« BackQuery Your Python Listsgithub.comSubmitted by mkalioby 5 days ago
  • dsp_person 2 hours ago

    Interesting... I've been playing with the idea of embedding more python in my C, no cython or anything just using <Python.h> and <numpy/arrayobject.h>. From one perspective it's just "free" C-bindings to a lot of optimized packages. Trying some different C-libraries, the python code is often faster. Python almost becomes C's package manager

    E.g. sorting 2^23 random 64-bit integers: qsort: 850ms, custom radix sort: 250ms, ksort.h: 582ms, np.sort: 107ms (including PyArray_SimpleNewFromData, PyArray_Sort). Where numpy uses intel's x86-simd-sort I believe.

    E.g. inserting 8M entries into a hash table (random 64-bit keys and values): MSI-style hash table: ~100ns avg insert/lookup, cc_map: ~95ns avg insert/lookup, Python.h: 91ns insert, 60ns lookup

    I'm curious if OPs tool might fit in similarly. I've found lmdb to be quite slow even in tmpfs with no sync, etc.

    • sevensor 4 hours ago

      Having seen a lot of work come to grief because of the decision to use pandas, anything that’s not pandas has my vote. Pandas: if you’re not using it interactively, don’t use it at all. This advice goes double if your use case is “read a csv.” Standard library in Python has you covered there.

      • c0balt 4 hours ago

        Both duckdb and especially polars should also be mentioned here. Polars in particular is quite good Ime if you want a pandas-alike interface (it additionally also has a more sane interface).

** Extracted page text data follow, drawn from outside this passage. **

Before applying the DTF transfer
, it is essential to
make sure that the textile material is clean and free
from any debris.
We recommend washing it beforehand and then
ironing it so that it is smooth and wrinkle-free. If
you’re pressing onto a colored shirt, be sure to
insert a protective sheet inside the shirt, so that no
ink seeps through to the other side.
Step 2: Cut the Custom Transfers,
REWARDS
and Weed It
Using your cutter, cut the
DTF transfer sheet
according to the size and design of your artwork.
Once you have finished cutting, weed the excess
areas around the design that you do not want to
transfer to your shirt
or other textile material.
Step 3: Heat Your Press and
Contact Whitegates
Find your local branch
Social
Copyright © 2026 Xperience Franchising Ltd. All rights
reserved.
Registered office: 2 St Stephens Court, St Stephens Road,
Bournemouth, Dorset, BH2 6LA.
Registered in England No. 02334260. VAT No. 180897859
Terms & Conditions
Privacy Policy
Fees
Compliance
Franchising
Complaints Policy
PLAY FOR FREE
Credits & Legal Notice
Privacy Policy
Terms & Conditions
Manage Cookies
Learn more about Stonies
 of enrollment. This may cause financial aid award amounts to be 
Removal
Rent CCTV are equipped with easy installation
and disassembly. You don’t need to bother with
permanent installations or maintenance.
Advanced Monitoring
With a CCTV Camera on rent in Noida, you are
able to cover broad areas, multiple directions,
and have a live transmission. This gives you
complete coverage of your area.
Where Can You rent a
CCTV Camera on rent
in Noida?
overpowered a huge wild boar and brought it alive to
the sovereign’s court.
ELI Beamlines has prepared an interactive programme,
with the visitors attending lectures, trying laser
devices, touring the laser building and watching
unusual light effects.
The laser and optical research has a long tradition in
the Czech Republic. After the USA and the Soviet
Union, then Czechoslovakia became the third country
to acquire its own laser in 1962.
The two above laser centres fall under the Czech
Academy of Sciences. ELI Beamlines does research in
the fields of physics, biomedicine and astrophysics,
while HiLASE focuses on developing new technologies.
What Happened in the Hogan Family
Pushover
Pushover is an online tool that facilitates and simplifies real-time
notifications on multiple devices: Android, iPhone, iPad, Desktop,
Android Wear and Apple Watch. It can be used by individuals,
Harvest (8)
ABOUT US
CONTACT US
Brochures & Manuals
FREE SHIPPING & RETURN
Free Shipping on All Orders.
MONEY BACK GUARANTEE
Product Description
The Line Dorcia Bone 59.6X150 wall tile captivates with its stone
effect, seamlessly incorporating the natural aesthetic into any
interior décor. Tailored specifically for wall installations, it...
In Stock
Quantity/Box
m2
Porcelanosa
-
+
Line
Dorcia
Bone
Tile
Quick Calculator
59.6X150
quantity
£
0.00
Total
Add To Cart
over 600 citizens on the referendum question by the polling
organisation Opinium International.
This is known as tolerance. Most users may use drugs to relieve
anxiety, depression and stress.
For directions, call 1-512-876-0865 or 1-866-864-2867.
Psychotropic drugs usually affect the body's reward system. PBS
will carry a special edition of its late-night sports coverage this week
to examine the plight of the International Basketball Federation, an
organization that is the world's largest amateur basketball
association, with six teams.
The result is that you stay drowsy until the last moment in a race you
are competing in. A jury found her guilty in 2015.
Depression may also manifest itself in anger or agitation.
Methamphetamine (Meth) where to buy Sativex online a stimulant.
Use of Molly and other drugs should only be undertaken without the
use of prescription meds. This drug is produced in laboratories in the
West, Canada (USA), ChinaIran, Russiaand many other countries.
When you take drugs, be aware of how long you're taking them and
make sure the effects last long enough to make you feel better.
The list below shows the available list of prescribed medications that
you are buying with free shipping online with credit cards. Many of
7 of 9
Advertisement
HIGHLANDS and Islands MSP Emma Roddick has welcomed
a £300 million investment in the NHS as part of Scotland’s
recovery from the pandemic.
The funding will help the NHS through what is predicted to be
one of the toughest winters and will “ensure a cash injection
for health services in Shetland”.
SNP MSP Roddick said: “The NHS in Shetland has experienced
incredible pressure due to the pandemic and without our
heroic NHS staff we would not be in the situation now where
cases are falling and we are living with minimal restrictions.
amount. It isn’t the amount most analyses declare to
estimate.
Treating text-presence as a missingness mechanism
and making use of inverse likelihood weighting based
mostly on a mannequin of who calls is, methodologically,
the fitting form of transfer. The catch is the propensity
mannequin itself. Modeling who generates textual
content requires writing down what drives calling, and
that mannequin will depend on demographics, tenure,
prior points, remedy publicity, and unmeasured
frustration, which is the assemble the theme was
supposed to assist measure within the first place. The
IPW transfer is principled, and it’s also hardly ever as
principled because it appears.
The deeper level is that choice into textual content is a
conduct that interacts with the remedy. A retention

        • ttyprintk 4 hours ago

          Since DuckDB can read and write Pandas from memory, a team with varying Pandas fluency can benefit from learning DuckDB.

        • glial 2 hours ago

          Interesting work. I'd be curious to know the timing relative to list comprehensions for similar queries, since that's the common standard library alternative for many of these examples.

          • abdullahkhalids 2 hours ago

            I don't understand why numeric filters are included. The library is written in python, so shouldn't a lambda function based filter be roughly as fast but much easier/clearer to write.

            • MathMonkeyMan 10 minutes ago

              I'm not the author, but this implementation has the benefit of being a JSON compatible DSL that you can serialize. Maybe that's intentional, maybe not.

              It does look like Python's comprehensions would be a better choice if you're writing them by hand anyway.

            • tempcommenttt 2 hours ago

              It’s nice it’s fast at 10k dictionary entries, but how does it scale?